I’m first , I love you videos . I commented a few months back about cancer……. Well I beat it and I’m thankful for you and your videos for letting me experience the outdoors when I wasn’t able to. Much love my man.
Glad you beat cancer’s ass!
Congratulations on your success now it's time to start living❤❤❤
Heck yeah! Wish you continued health and happiness. I lost both my parents to cancer a couple months apart while I was in college. I honestly used to get a little angry when I heard of others having so much success while they were not. I’m thankful my state of mind has changed where I can genuinely feel extremely happy for you.
@@dirtyfiendswithneedles3111 I’m deeply sorry for your loss, I know a lot of people are not as fortunate . I wish you nothing but the best. Again I’m sorry for you loss
Daaaaaaaaaa-yum...this Pink season may be over, but now I've got goals for 2025! 😜🤘
Love this! More guest chefs! But they need to catch and/or forage with you first.
looks great!
Hey Taku, one of your best videos yet.
Loved it. Alost 700K in Sept 2023. . . . I'm still calling a MIl by year's end. Love you guys. . .
I'm so happy to see this I knew my bro would meet them!
Brilliant video Taku. Nice catch Jocelyn.
What a Magnificent looking Meal!
This was an excellent segment. Learned some different cooking techniques. Awesome that for you to lend your platform to others.
Love it amigo! I look forward to the new series brother, I think a miking up the other chefs would be dopeee
You guys came up with a new reality show. catch and cook seafood before the tide comes in. Well actually they can keep cooking while the tide crashes into them.
We use Colatura di alici instead of fish sause! Its the salted anchovies dripping, it's so good you have to try it :)
Another awesome video, Taku! I love your authenticity in every video!
3 chefs always more interesting. Love how they all explained the steps involved. Easy to follow along. Also their backround stories add so much flavor to the narrative.
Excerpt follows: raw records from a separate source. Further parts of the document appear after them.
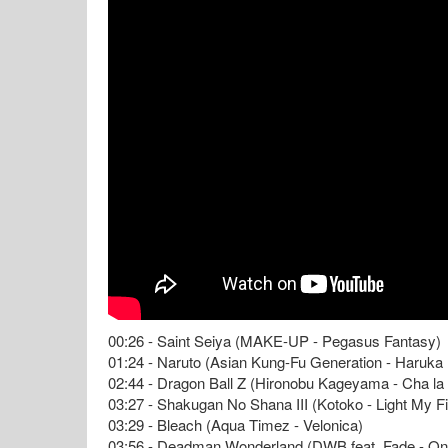
00:26 - Saint Seiya (MAKE-UP - Pegasus Fantasy)
01:24 - Naruto (Asian Kung-Fu Generation - Haruka
02:44 - Dragon Ball Z (Hironobu Kageyama - Cha l
03:27 - Shakugan No Shana III (Kotoko - Light My Fi
03:29 - Bleach (Aqua Timez - Velonica)
03:56 - Deadman Wonderland (DWB feat. Fade - O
Taku and Jazmine so-o-o-o well produced. Mahalo.
Curtis (I cook almost every day. Constantly looking for new ideas.
My friend and co-worker Charles told me about you so i subscribed. Greetings from Jamaica.
Italians love anchovies. Fish sauce is not a strange concept.
My type of chef’s table 🤙🏼
🇵🇭 represent. Taku needs to link with some San Diego Chefs coming up
In the game
Loosen the drag you'll ratio will be alot better
Lol takku sounded like a broken record repeating everything big guy was saying just after the fifteen minute mark
Thanks Taku for the Hexclad hookup! Just bought mine using your link 😊
Fly-fishing for pinks is a blast! Got 16 in one day!
The netting at 4:45 in, was insane. Can you go smaller on the net in the future. Maybe a small home aquarium net😅. Great videos! Very entertaining.
This was so good! I really enjoyed it. I'm a fan.
that looked sooooo gooood
The Romans invented fermented fish sauce: Garum
Fish sauce in Mariana? Sounds good! My mom would make Spaghetti with Tuna.
5:21 oh to be a fish right now.
Joseline putting a dent on them pinks, great job guys love your videos 🎣👍
The Fat Boy in me loved the conversation while they were eating, bouncing ideas on improving the meal made me salivate ... Great episode.
Watching y'all fart around with the useless net gave me anxiety and palpitations!🤣🤣🤣
🌴 well that was fun , nice colab , the mango queen was being a fishing beast ! Good job ! 👍🏼
Amaaaaaaazing video! Vitamin R baby!!!
Thank for tip how to get eggs out from a roe’s easy and fast. I come out my kitchen to try it, and it works 👍
Desperate times calls for desperate measures
Hi from Anacortes, Love the video, will have to do some cooking outside. I use a thin flexible filet knife, it slides along the bones much better and a red hot iron skillet for my blacked fish. Have a freezer full of Coho, this was a lot of inspiration. Also I started keeping the roe, I brine it for about 4 minutes and put it in little 1/4 pint jars, everyone loves the salmon caviar.